Optionally also, it computes a balancing transformation to improve
the conditioning of the eigenvalues and eigenvectors (ILO, IHI,
SCALE, and ABNRM), reciprocal condition numbers for the eigenvalues
(RCONDE), and reciprocal condition numbers for the right
eigenvectors (RCONDV).
The right eigenvector v(j) of A satisfies
A * v(j) = lambda(j) * v(j)
where lambda(j) is its eigenvalue.
The left eigenvector u(j) of A satisfies
u(j)**H * A = lambda(j) * u(j)**H
where u(j)**H denotes the conjugate transpose of u(j).
The computed eigenvectors are normalized to have Euclidean norm
equal to 1 and largest component real.
Balancing a matrix means permuting the rows and columns to make it
more nearly upper triangular, and applying a diagonal similarity
transformation D * A * D**(-1), where D is a diagonal matrix, to
make its rows and columns closer in norm and the condition numbers
of its eigenvalues and eigenvectors smaller. The computed
reciprocal condition numbers correspond to the balanced matrix.

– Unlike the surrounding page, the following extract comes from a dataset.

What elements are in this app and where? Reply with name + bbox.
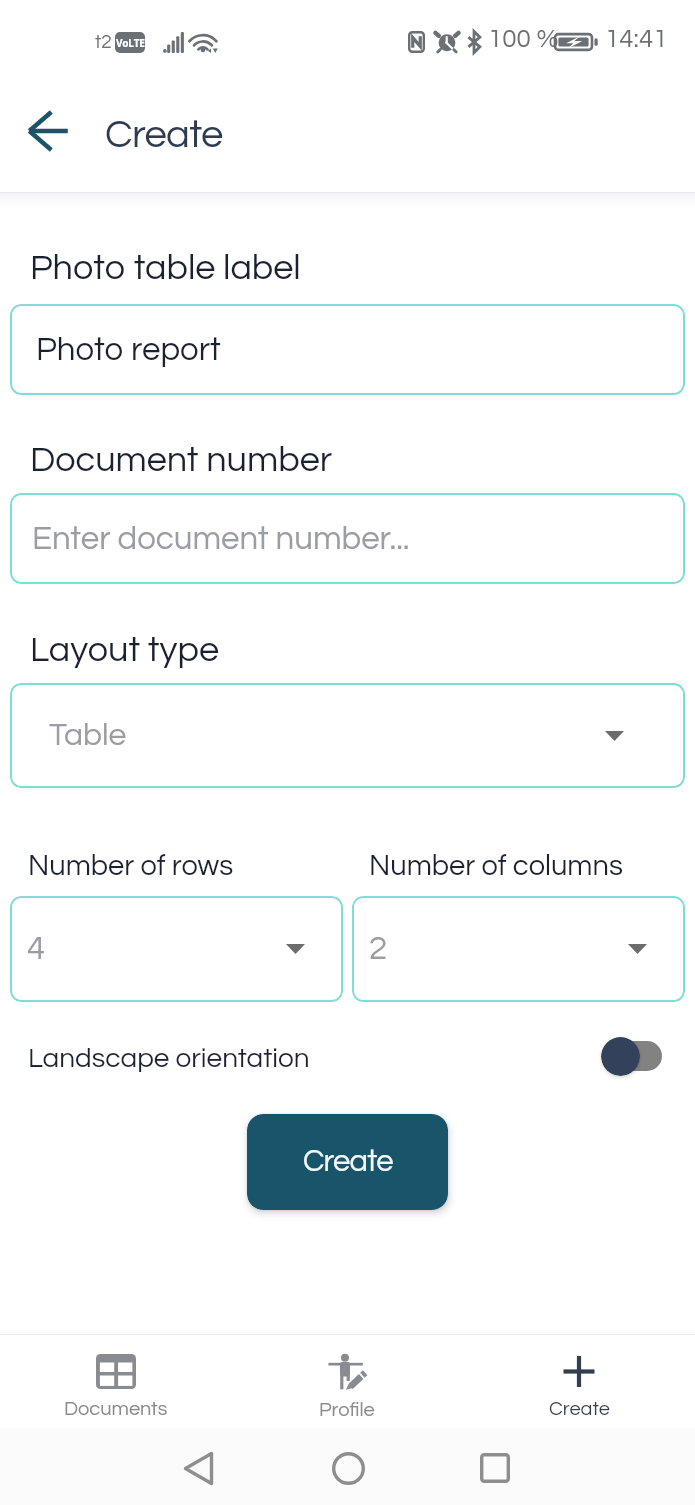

Permuting rows and columns will not change the condition numbers
(in exact arithmetic) but diagonal scaling will. For further
explanation of balancing, see section 4.10.2 of the LAPACK
Users' Guide.
Arguments
=========
BALANC (input) CHARACTER*1
Indicates how the input matrix should be diagonally scaled
and/or permuted to improve the conditioning of its
eigenvalues.
= 'N': Do not diagonally scale or permute;
= 'P': Perform permutations to make the matrix more nearly
upper triangular. Do not diagonally scale;
= 'S': Diagonally scale the matrix, ie. replace A by
D*A*D**(-1), where D is a diagonal matrix chosen
to make the rows and columns of A more equal in
norm. Do not permute;
= 'B': Both diagonally scale and permute A.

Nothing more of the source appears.